=== What you need to do ===
The exact lines from the start of the material below through the line holding "Zeitkapsel. Durch ihr" are the answer; return those, pictures excluded.
"""
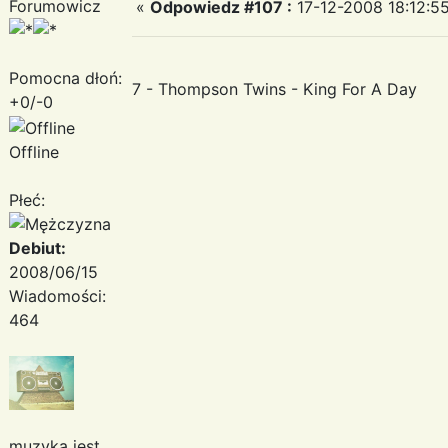
Forumowicz
«
Odpowiedz #107 :
17-12-2008 18:12:55
Pomocna dłoń:
7 - Thompson Twins - King For A Day
+0/-0
Offline
Płeć:
Debiut:
2008/06/15
Wiadomości:
464
muzyka jest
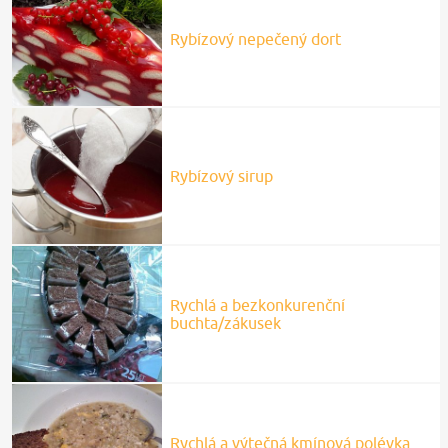
Rybízový nepečený dort
Rybízový sirup
Rychlá a bezkonkurenční
buchta/zákusek
Rychlá a výtečná kmínová polévka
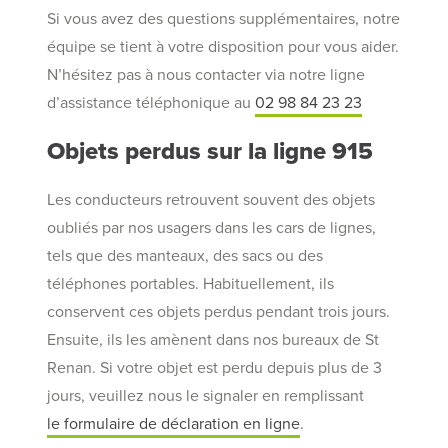
Si vous avez des questions supplémentaires, notre
équipe se tient à votre disposition pour vous aider.
N’hésitez pas à nous contacter via notre ligne
d’assistance téléphonique au
02 98 84 23 23
Objets perdus sur la ligne 915
Les conducteurs retrouvent souvent des objets
oubliés par nos usagers dans les cars de lignes,
tels que des manteaux, des sacs ou des
téléphones portables. Habituellement, ils
conservent ces objets perdus pendant trois jours.
Ensuite, ils les amènent dans nos bureaux de St
Renan. Si votre objet est perdu depuis plus de 3
jours, veuillez nous le signaler en remplissant
le formulaire de déclaration en ligne
.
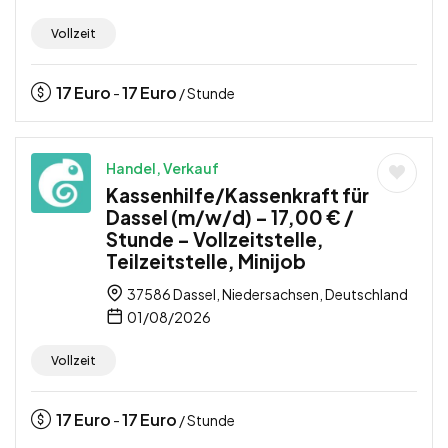
Vollzeit
17
Euro
17
Euro
-
/ Stunde
Handel, Verkauf
Kassenhilfe/Kassenkraft für
Dassel (m/w/d) – 17,00 € /
Stunde – Vollzeitstelle,
Teilzeitstelle, Minijob
37586 Dassel, Niedersachsen, Deutschland
01/08/2026
Vollzeit
17
Euro
17
Euro
-
/ Stunde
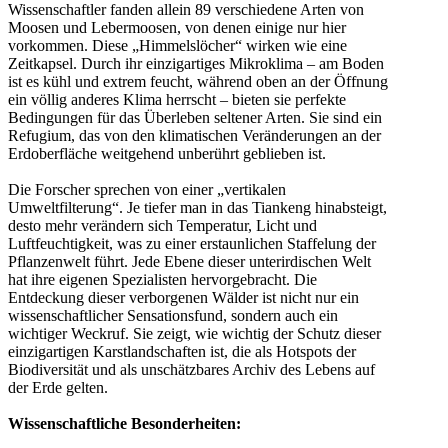
Wissenschaftler fanden allein 89 verschiedene Arten von
Moosen und Lebermoosen, von denen einige nur hier
vorkommen. Diese „Himmelslöcher“ wirken wie eine
Zeitkapsel. Durch ihr einzigartiges Mikroklima – am Boden
ist es kühl und extrem feucht, während oben an der Öffnung
ein völlig anderes Klima herrscht – bieten sie perfekte
Bedingungen für das Überleben seltener Arten. Sie sind ein
Refugium, das von den klimatischen Veränderungen an der
Erdoberfläche weitgehend unberührt geblieben ist.
Die Forscher sprechen von einer „vertikalen
Umweltfilterung“. Je tiefer man in das Tiankeng hinabsteigt,
desto mehr verändern sich Temperatur, Licht und
Luftfeuchtigkeit, was zu einer erstaunlichen Staffelung der
Pflanzenwelt führt. Jede Ebene dieser unterirdischen Welt
hat ihre eigenen Spezialisten hervorgebracht. Die
Entdeckung dieser verborgenen Wälder ist nicht nur ein
wissenschaftlicher Sensationsfund, sondern auch ein
wichtiger Weckruf. Sie zeigt, wie wichtig der Schutz dieser
einzigartigen Karstlandschaften ist, die als Hotspots der
Biodiversität und als unschätzbares Archiv des Lebens auf
der Erde gelten.
Wissenschaftliche Besonderheiten:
"""
=== Your response ===
Forumowicz
«
Odpowiedz #107 :
17-12-2008 18:12:55
Pomocna dłoń:
7 - Thompson Twins - King For A Day
+0/-0
Offline
Płeć:
Debiut:
2008/06/15
Wiadomości:
464
muzyka jest
Rybízový nepečený dort
Rybízový sirup
Rychlá a bezkonkurenční
buchta/zákusek
Rychlá a výtečná kmínová polévka
Si vous avez des questions supplémentaires, notre
équipe se tient à votre disposition pour vous aider.
N’hésitez pas à nous contacter via notre ligne
d’assistance téléphonique au
02 98 84 23 23
Objets perdus sur la ligne 915
Les conducteurs retrouvent souvent des objets
oubliés par nos usagers dans les cars de lignes,
tels que des manteaux, des sacs ou des
téléphones portables. Habituellement, ils
conservent ces objets perdus pendant trois jours.
Ensuite, ils les amènent dans nos bureaux de St
Renan. Si votre objet est perdu depuis plus de 3
jours, veuillez nous le signaler en remplissant
le formulaire de déclaration en ligne
.
Vollzeit
17
Euro
17
Euro
-
/ Stunde
Handel, Verkauf
Kassenhilfe/Kassenkraft für
Dassel (m/w/d) – 17,00 € /
Stunde – Vollzeitstelle,
Teilzeitstelle, Minijob
37586 Dassel, Niedersachsen, Deutschland
01/08/2026
Vollzeit
17
Euro
17
Euro
-
/ Stunde
Wissenschaftler fanden allein 89 verschiedene Arten von
Moosen und Lebermoosen, von denen einige nur hier
vorkommen. Diese „Himmelslöcher“ wirken wie eine
Zeitkapsel. Durch ihr einzigartiges Mikroklima – am Boden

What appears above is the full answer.